週末に走っていて、高速道路も一般道もあまりにひどい運転のクルマが多かったので、熱くなって書いてしまいました。例えば、東名高速の追い越し車線を、100km/h制限のところ80-90km/hで延々占拠して後ろに連なっているのに、登りでは60km/hくらいまでスピードが落ちちゃう方とか、青になっても、モーターだけで発進しようと躍起になっているのか、非常に緩慢な加速しかしない某人気国産PHVとか。
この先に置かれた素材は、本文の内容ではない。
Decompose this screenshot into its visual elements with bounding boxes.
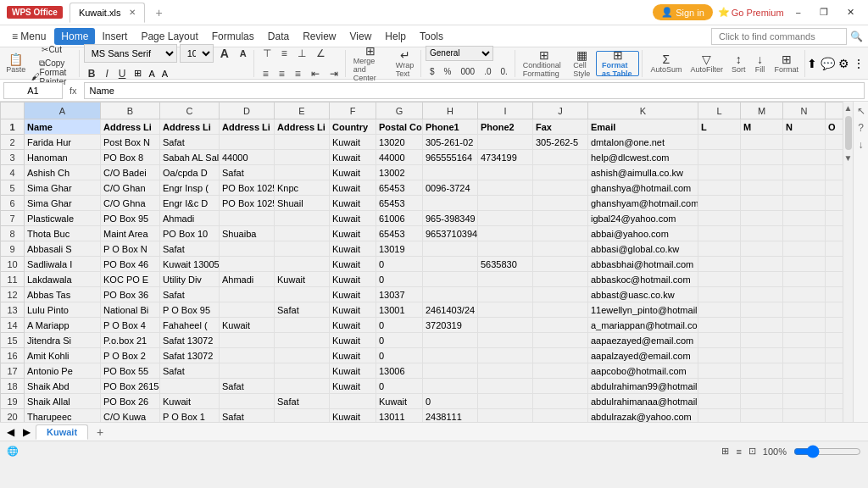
cell-G15[interactable]: 0 <box>376 333 423 348</box>
cell-G20[interactable]: 13011 <box>376 409 423 423</box>
decrease-decimal-button[interactable]: 0. <box>496 63 511 81</box>
close-button[interactable]: ✕ <box>840 5 861 19</box>
search-input[interactable] <box>711 28 847 45</box>
cell-H10[interactable] <box>423 257 478 272</box>
cell-H12[interactable] <box>423 287 478 302</box>
cell-O11[interactable] <box>826 272 843 287</box>
cell-B20[interactable]: C/O Kuwa <box>101 409 160 423</box>
col-header-l[interactable]: L <box>698 103 741 119</box>
decrease-font-button[interactable]: A <box>236 44 251 63</box>
cell-N3[interactable] <box>783 150 826 165</box>
cell-K12[interactable]: abbast@uasc.co.kw <box>588 287 698 302</box>
cell-D12[interactable] <box>220 287 275 302</box>
cell-G9[interactable]: 13019 <box>376 241 423 257</box>
cell-C5[interactable]: Engr Insp ( <box>160 180 220 196</box>
cell-A11[interactable]: Lakdawala <box>25 272 101 287</box>
cell-L3[interactable] <box>698 150 741 165</box>
settings-icon[interactable]: ⚙ <box>838 57 849 70</box>
cell-E17[interactable] <box>275 363 330 379</box>
share-icon[interactable]: ⬆ <box>807 57 817 70</box>
cell-D3[interactable]: 44000 <box>220 150 275 165</box>
cell-F7[interactable]: Kuwait <box>330 211 376 226</box>
row-header-13[interactable]: 13 <box>1 302 25 318</box>
cell-B10[interactable]: PO Box 46 <box>101 257 160 272</box>
cell-A18[interactable]: Shaik Abd <box>25 379 101 394</box>
cell-C8[interactable]: PO Box 10 <box>160 226 220 241</box>
add-tab-icon[interactable]: + <box>152 6 165 19</box>
cell-M17[interactable] <box>741 363 783 379</box>
cell-G7[interactable]: 61006 <box>376 211 423 226</box>
row-header-4[interactable]: 4 <box>1 165 25 180</box>
cell-F5[interactable]: Kuwait <box>330 180 376 196</box>
cell-G18[interactable]: 0 <box>376 379 423 394</box>
sort-button[interactable]: ↕ Sort <box>728 51 749 76</box>
sheet-tab-kuwait[interactable]: Kuwait <box>36 424 88 440</box>
cell-L20[interactable] <box>698 409 741 423</box>
cell-E6[interactable]: Shuail <box>275 196 330 211</box>
cell-B2[interactable]: Post Box N <box>101 135 160 150</box>
row-header-7[interactable]: 7 <box>1 211 25 226</box>
cell-I18[interactable] <box>478 379 533 394</box>
cell-M5[interactable] <box>741 180 783 196</box>
cell-H2[interactable]: 305-261-02 <box>423 135 478 150</box>
cell-F4[interactable]: Kuwait <box>330 165 376 180</box>
cell-N11[interactable] <box>783 272 826 287</box>
row-header-3[interactable]: 3 <box>1 150 25 165</box>
cell-O7[interactable] <box>826 211 843 226</box>
cell-I7[interactable] <box>478 211 533 226</box>
cell-D6[interactable]: PO Box 10252 <box>220 196 275 211</box>
text-angle-button[interactable]: ∠ <box>312 44 330 63</box>
cell-J1[interactable]: Fax <box>533 119 588 135</box>
cell-N6[interactable] <box>783 196 826 211</box>
cell-D2[interactable] <box>220 135 275 150</box>
border-button[interactable]: ⊞ <box>131 66 144 80</box>
scroll-thumb[interactable] <box>845 116 852 150</box>
cell-E3[interactable] <box>275 150 330 165</box>
cell-E20[interactable] <box>275 409 330 423</box>
cell-E5[interactable]: Knpc <box>275 180 330 196</box>
cell-N10[interactable] <box>783 257 826 272</box>
col-header-n[interactable]: N <box>783 103 826 119</box>
col-header-f[interactable]: F <box>330 103 376 119</box>
cell-E13[interactable]: Safat <box>275 302 330 318</box>
cell-M6[interactable] <box>741 196 783 211</box>
cell-B5[interactable]: C/O Ghan <box>101 180 160 196</box>
cell-K9[interactable]: abbasi@global.co.kw <box>588 241 698 257</box>
cell-C12[interactable]: Safat <box>160 287 220 302</box>
align-left-button[interactable]: ≡ <box>259 64 273 83</box>
menu-data[interactable]: Data <box>261 28 296 45</box>
cell-O5[interactable] <box>826 180 843 196</box>
cell-O20[interactable] <box>826 409 843 423</box>
menu-help[interactable]: Help <box>378 28 413 45</box>
cell-L15[interactable] <box>698 333 741 348</box>
cell-K1[interactable]: Email <box>588 119 698 135</box>
cell-J10[interactable] <box>533 257 588 272</box>
cell-C7[interactable]: Ahmadi <box>160 211 220 226</box>
cell-G2[interactable]: 13020 <box>376 135 423 150</box>
cell-H3[interactable]: 965555164 <box>423 150 478 165</box>
cell-K16[interactable]: aapalzayed@email.com <box>588 348 698 363</box>
cell-A13[interactable]: Lulu Pinto <box>25 302 101 318</box>
increase-indent-button[interactable]: ⇥ <box>326 64 342 83</box>
formula-input[interactable] <box>84 82 865 99</box>
cell-G14[interactable]: 0 <box>376 318 423 333</box>
cell-N19[interactable] <box>783 394 826 409</box>
bold-button[interactable]: B <box>84 64 100 83</box>
cell-A5[interactable]: Sima Ghar <box>25 180 101 196</box>
cell-E2[interactable] <box>275 135 330 150</box>
view-page-icon[interactable]: ⊡ <box>748 446 756 457</box>
zoom-slider[interactable] <box>793 445 861 458</box>
cell-F19[interactable] <box>330 394 376 409</box>
cell-J13[interactable] <box>533 302 588 318</box>
cell-E8[interactable] <box>275 226 330 241</box>
go-premium-button[interactable]: ⭐ Go Premium <box>718 7 784 18</box>
cell-I13[interactable] <box>478 302 533 318</box>
menu-insert[interactable]: Insert <box>95 28 134 45</box>
cell-O13[interactable] <box>826 302 843 318</box>
right-panel-icon-3[interactable]: ↓ <box>859 139 864 151</box>
cell-D10[interactable] <box>220 257 275 272</box>
cell-F15[interactable]: Kuwait <box>330 333 376 348</box>
cell-H6[interactable] <box>423 196 478 211</box>
cell-K2[interactable]: dmtalon@one.net <box>588 135 698 150</box>
cell-B1[interactable]: Address Li <box>101 119 160 135</box>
本当に、ドライバーの意識ひとつです。クルマの中という閉鎖された空間にいるので忘れがちですが、周りにはたくさんの人が、それぞれの事情を抱えてそうこうしていることを忘れないようにしたいものです。

・・・という今回の記事の内容は当ブログの読者さまには釈迦に説法状態ですね。ですが、どうしても言いたかったんです。

では、今回はこの辺で失礼します。ありがとうございました。